- RAW DATA
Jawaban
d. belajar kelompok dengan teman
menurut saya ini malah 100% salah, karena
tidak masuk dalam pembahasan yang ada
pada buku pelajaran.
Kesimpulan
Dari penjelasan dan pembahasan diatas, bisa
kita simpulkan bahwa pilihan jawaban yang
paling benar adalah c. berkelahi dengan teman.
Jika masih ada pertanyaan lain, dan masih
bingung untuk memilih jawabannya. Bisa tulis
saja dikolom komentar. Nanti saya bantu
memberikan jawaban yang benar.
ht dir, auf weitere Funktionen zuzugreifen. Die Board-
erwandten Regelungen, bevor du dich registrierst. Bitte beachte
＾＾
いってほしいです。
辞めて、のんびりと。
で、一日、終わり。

...

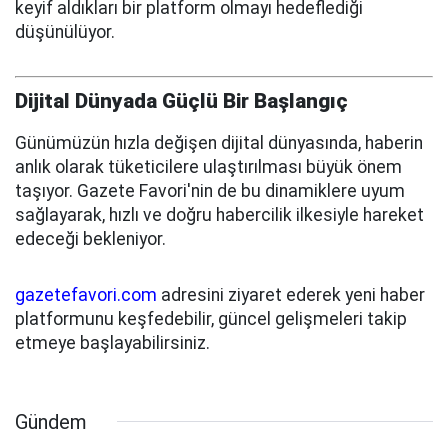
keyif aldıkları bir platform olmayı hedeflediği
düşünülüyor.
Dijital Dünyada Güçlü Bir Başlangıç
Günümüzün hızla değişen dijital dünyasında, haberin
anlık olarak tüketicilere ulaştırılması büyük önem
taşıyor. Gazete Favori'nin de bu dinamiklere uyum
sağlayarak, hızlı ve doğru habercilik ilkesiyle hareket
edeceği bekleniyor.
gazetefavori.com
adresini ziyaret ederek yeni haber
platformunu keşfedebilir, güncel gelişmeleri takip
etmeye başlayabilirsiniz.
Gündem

---

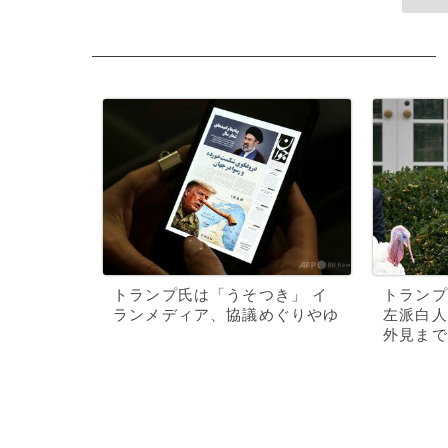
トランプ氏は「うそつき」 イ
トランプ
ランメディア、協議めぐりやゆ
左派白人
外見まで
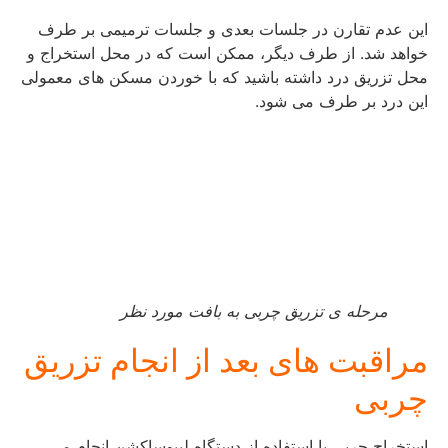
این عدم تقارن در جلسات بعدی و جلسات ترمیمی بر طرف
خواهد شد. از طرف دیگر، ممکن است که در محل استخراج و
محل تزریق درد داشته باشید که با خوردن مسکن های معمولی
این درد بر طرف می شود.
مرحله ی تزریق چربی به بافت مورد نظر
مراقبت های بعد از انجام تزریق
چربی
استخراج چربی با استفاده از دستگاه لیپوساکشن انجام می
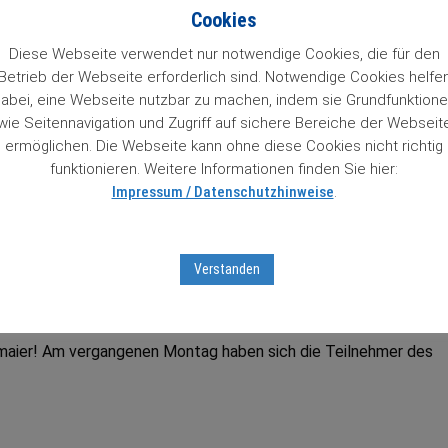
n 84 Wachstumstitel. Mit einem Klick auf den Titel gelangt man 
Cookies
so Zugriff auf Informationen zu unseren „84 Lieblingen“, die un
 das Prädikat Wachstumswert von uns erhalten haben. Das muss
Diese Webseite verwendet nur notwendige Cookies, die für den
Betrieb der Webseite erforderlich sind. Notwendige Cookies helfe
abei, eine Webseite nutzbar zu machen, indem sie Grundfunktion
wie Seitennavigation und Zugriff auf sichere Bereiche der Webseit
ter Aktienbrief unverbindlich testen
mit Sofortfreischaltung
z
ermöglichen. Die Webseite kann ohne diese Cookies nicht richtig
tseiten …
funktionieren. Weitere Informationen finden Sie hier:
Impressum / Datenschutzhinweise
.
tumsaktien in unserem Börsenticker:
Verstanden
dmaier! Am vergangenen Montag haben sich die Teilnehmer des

- WORK TASK
Wherever the word "saya" turns up in a line of the entries above, copy that line.

- ANSWER TO THIS TASK
menurut saya ini malah 100% salah, karena
saja dikolom komentar. Nanti saya bantu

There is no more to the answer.